[Records contained in a dataset]

□ □ □

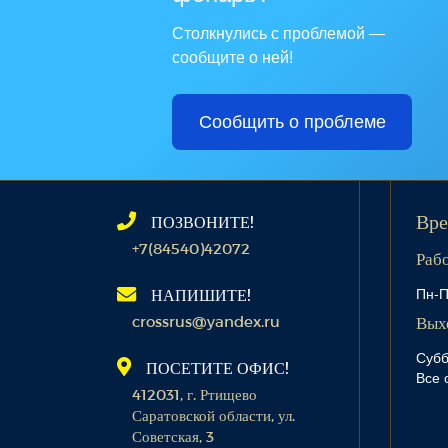
Столкнулись с проблемой —
сообщите о ней!
Сообщить о проблеме
ПОЗВОНИТЕ!
Вре
+7(84540)42072
Раб
Пн-П
НАПИШИТЕ!
crossrus@yandex.ru
Вых
Субб
ПОСЕТИТЕ ОФИС!
Все 
412031, г. Ртищево
Саратовской области, ул.
Советская, 3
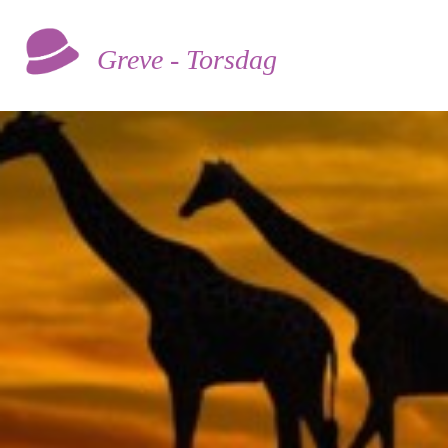
Greve - Torsdag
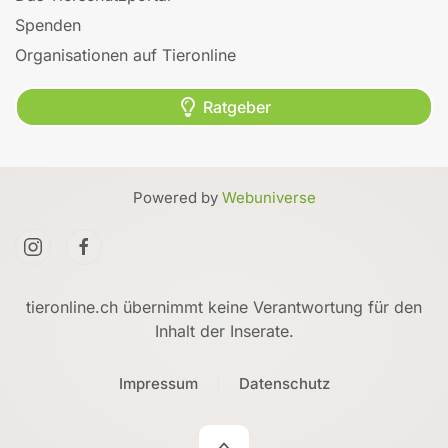
Spenden
Organisationen auf Tieronline
Ratgeber
Powered by
Webuniverse
tieronline.ch übernimmt keine Verantwortung für den
Inhalt der Inserate.
Impressum
Datenschutz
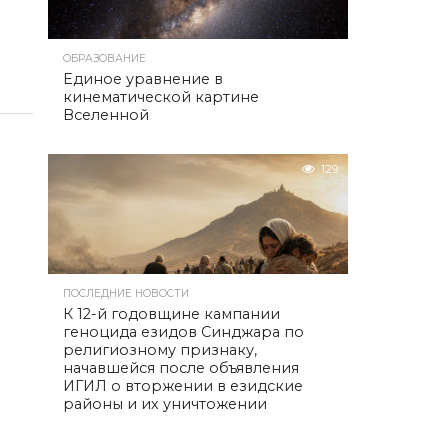
ОБРАЗОВАНИЕ
Единое уравнение в
кинематической картине
Вселенной
129
ПОСЛЕДНИЕ НОВОСТИ
К 12-й годовщине кампании
геноцида езидов Синджара по
религиозному признаку,
начавшейся после объявления
ИГИЛ о вторжении в езидские
районы и их уничтожении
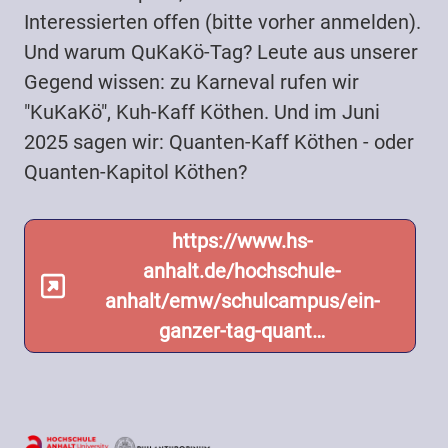
Interessierten offen (bitte vorher anmelden).
Und warum QuKaKö-Tag? Leute aus unserer
Gegend wissen: zu Karneval rufen wir
"KuKaKö", Kuh-Kaff Köthen. Und im Juni
2025 sagen wir: Quanten-Kaff Köthen - oder
Quanten-Kapitol Köthen?
https://www.hs-
anhalt.de/hochschule-
anhalt/emw/schulcampus/ein-
ganzer-tag-quant…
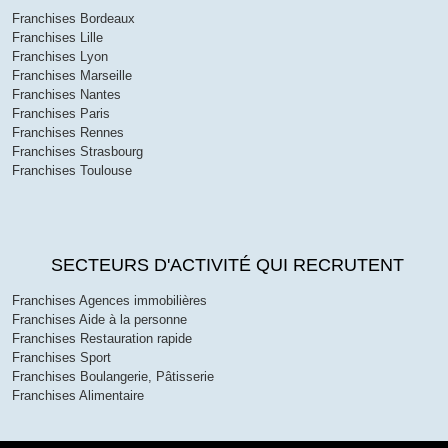
Franchises Bordeaux
Franchises Lille
Franchises Lyon
Franchises Marseille
Franchises Nantes
Franchises Paris
Franchises Rennes
Franchises Strasbourg
Franchises Toulouse
SECTEURS D'ACTIVITÉ QUI RECRUTENT
Franchises Agences immobilières
Franchises Aide à la personne
Franchises Restauration rapide
Franchises Sport
Franchises Boulangerie, Pâtisserie
Franchises Alimentaire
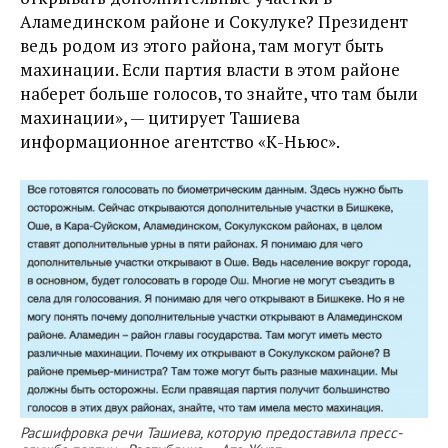
Аламединском районе и Сокулуке? Президент
ведь родом из этого района, там могут быть
махинации. Если партия власти в этом районе
наберет больше голосов, то знайте, что там были
махинации», — цитирует Ташиева
информационное агентство «К-Ньюс».
Расшифровка речи Ташиева, которую предоставила пресс-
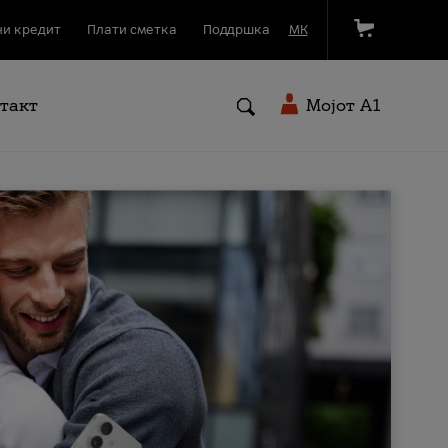
и кредит
Плати сметка
Поддршка
МК
такт
Мојот A1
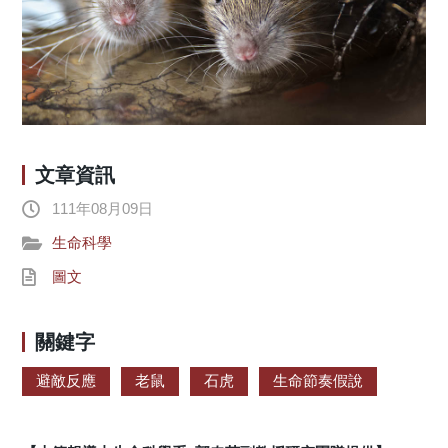
文章資訊
111年08月09日
生命科學
圖文
關鍵字
避敵反應
老鼠
石虎
生命節奏假說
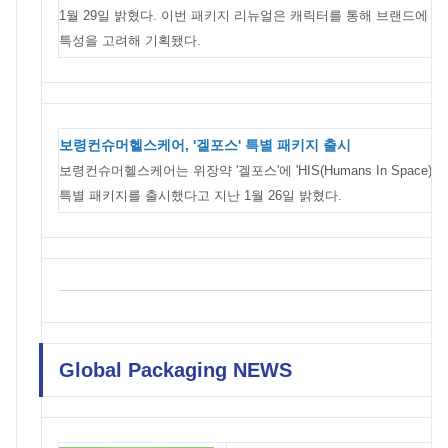
1월 29일 밝혔다. 이번 패키지 리뉴얼은 캐릭터를 통해 브랜드에 
특성을 고려해 기획됐다.
보령컨슈머헬스케어, '겔포스' 특별 패키지 출시
보령컨슈머헬스케어는 위장약 '겔포스'에 'HIS(Humans In Space) 
특별 패키지를 출시했다고 지난 1월 26일 밝혔다.
Global Packaging NEWS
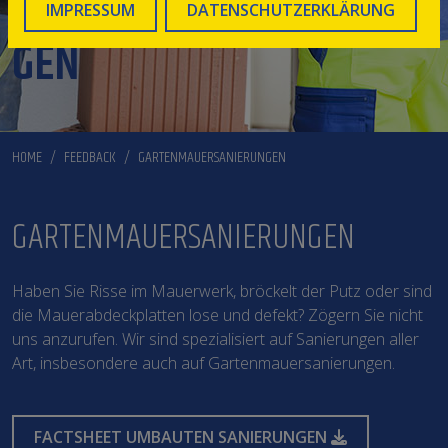
GARTENMAUERSANIERUN
IMPRESSUM
DATENSCHUTZERKLÄRUNG
GEN
HOME
FEEDBACK
GARTENMAUERSANIERUNGEN
GARTENMAUERSANIERUNGEN
Haben Sie Risse im Mauerwerk, bröckelt der Putz oder sind
die Mauerabdeckplatten lose und defekt? Zögern Sie nicht
uns anzurufen. Wir sind spezialisiert auf Sanierungen aller
Art, insbesondere auch auf Gartenmauersanierungen.
FACTSHEET UMBAUTEN SANIERUNGEN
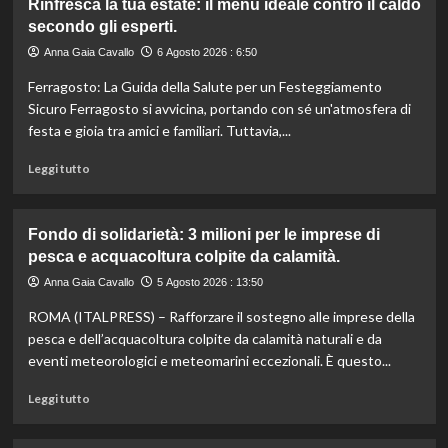
Rinfresca la tua estate: il menù ideale contro il caldo
Camera
secondo gli esperti.
approva
ddl
Anna Gaia Cavallo
6 Agosto 2026 : 6:50
ColtivaItalia:
Ferragosto: La Guida della Salute per un Festeggiamento
finanziamenti
aumentati
Sicuro Ferragosto si avvicina, portando con sé un'atmosfera di
di
festa e gioia tra amici e familiari. Tuttavia,...
un
miliardo
Leggi
Leggi tutto
per
di
il
più
settore
su
Fondo di solidarietà: 3 milioni per le imprese di
primario.
Rinfresca
pesca e acquacoltura colpite da calamità.
la
tua
Anna Gaia Cavallo
5 Agosto 2026 : 13:50
estate:
ROMA (ITALPRESS) – Rafforzare il sostegno alle imprese della
il
menù
pesca e dell’acquacoltura colpite da calamità naturali e da
ideale
eventi meteorologici e meteomarini eccezionali. È questo...
contro
il
Leggi
Leggi tutto
caldo
di
secondo
più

□ □ □

Problem description
The records above are to be copied exactly, without their pictures.

The completed task
Столкнулись с проблемой —
сообщите о ней!
Сообщить о проблеме
ПОЗВОНИТЕ!
Вре
+7(84540)42072
Раб
Пн-П
НАПИШИТЕ!
crossrus@yandex.ru
Вых
Субб
ПОСЕТИТЕ ОФИС!
Все 
412031, г. Ртищево
Саратовской области, ул.
Советская, 3
Greve - Torsdag
Spenden
Organisationen auf Tieronline
Ratgeber
Powered by
Webuniverse
tieronline.ch übernimmt keine Verantwortung für den
Inhalt der Inserate.
Impressum
Datenschutz
ОБРАЗОВАНИЕ
Единое уравнение в
кинематической картине
Вселенной
129
ПОСЛЕДНИЕ НОВОСТИ
К 12-й годовщине кампании
геноцида езидов Синджара по
религиозному признаку,
начавшейся после объявления
ИГИЛ о вторжении в езидские
районы и их уничтожении
Interessierten offen (bitte vorher anmelden).
Und warum QuKaKö-Tag? Leute aus unserer
Gegend wissen: zu Karneval rufen wir
"KuKaKö", Kuh-Kaff Köthen. Und im Juni
2025 sagen wir: Quanten-Kaff Köthen - oder
Quanten-Kapitol Köthen?
https://www.hs-
anhalt.de/hochschule-
anhalt/emw/schulcampus/ein-
ganzer-tag-quant…
Franchises Bordeaux
Franchises Lille
Franchises Lyon
Franchises Marseille
Franchises Nantes
Franchises Paris
Franchises Rennes
Franchises Strasbourg
Franchises Toulouse
SECTEURS D'ACTIVITÉ QUI RECRUTENT
Franchises Agences immobilières
Franchises Aide à la personne
Franchises Restauration rapide
Franchises Sport
Franchises Boulangerie, Pâtisserie
Franchises Alimentaire
Аламединском районе и Сокулуке? Президент
ведь родом из этого района, там могут быть
махинации. Если партия власти в этом районе
наберет больше голосов, то знайте, что там были
махинации», — цитирует Ташиева
информационное агентство «К-Ньюс».
Расшифровка речи Ташиева, которую предоставила пресс-
и кредит
Плати сметка
Поддршка
МК
такт
Мојот A1
文章資訊
111年08月09日
生命科學
圖文
關鍵字
避敵反應
老鼠
石虎
生命節奏假說
1월 29일 밝혔다. 이번 패키지 리뉴얼은 캐릭터를 통해 브랜드에 
특성을 고려해 기획됐다.
보령컨슈머헬스케어, '겔포스' 특별 패키지 출시
보령컨슈머헬스케어는 위장약 '겔포스'에 'HIS(Humans In Space) 
특별 패키지를 출시했다고 지난 1월 26일 밝혔다.
Global Packaging NEWS
GARTENMAUERSANIERUN
IMPRESSUM
DATENSCHUTZERKLÄRUNG
GEN
HOME
FEEDBACK
GARTENMAUERSANIERUNGEN
GARTENMAUERSANIERUNGEN
Haben Sie Risse im Mauerwerk, bröckelt der Putz oder sind
die Mauerabdeckplatten lose und defekt? Zögern Sie nicht
uns anzurufen. Wir sind spezialisiert auf Sanierungen aller
Art, insbesondere auch auf Gartenmauersanierungen.
FACTSHEET UMBAUTEN SANIERUNGEN
Rinfresca la tua estate: il menù ideale contro il caldo
Camera
secondo gli esperti.
approva
ddl
Anna Gaia Cavallo
6 Agosto 2026 : 6:50
ColtivaItalia:
Ferragosto: La Guida della Salute per un Festeggiamento
finanziamenti
aumentati
Sicuro Ferragosto si avvicina, portando con sé un'atmosfera di
di
festa e gioia tra amici e familiari. Tuttavia,...
un
miliardo
Leggi
Leggi tutto
per
di
il
più
settore
su
Fondo di solidarietà: 3 milioni per le imprese di
primario.
Rinfresca
pesca e acquacoltura colpite da calamità.
la
tua
Anna Gaia Cavallo
5 Agosto 2026 : 13:50
estate:
ROMA (ITALPRESS) – Rafforzare il sostegno alle imprese della
il
menù
pesca e dell’acquacoltura colpite da calamità naturali e da
ideale
eventi meteorologici e meteomarini eccezionali. È questo...
contro
il
Leggi
Leggi tutto
caldo
di
secondo
più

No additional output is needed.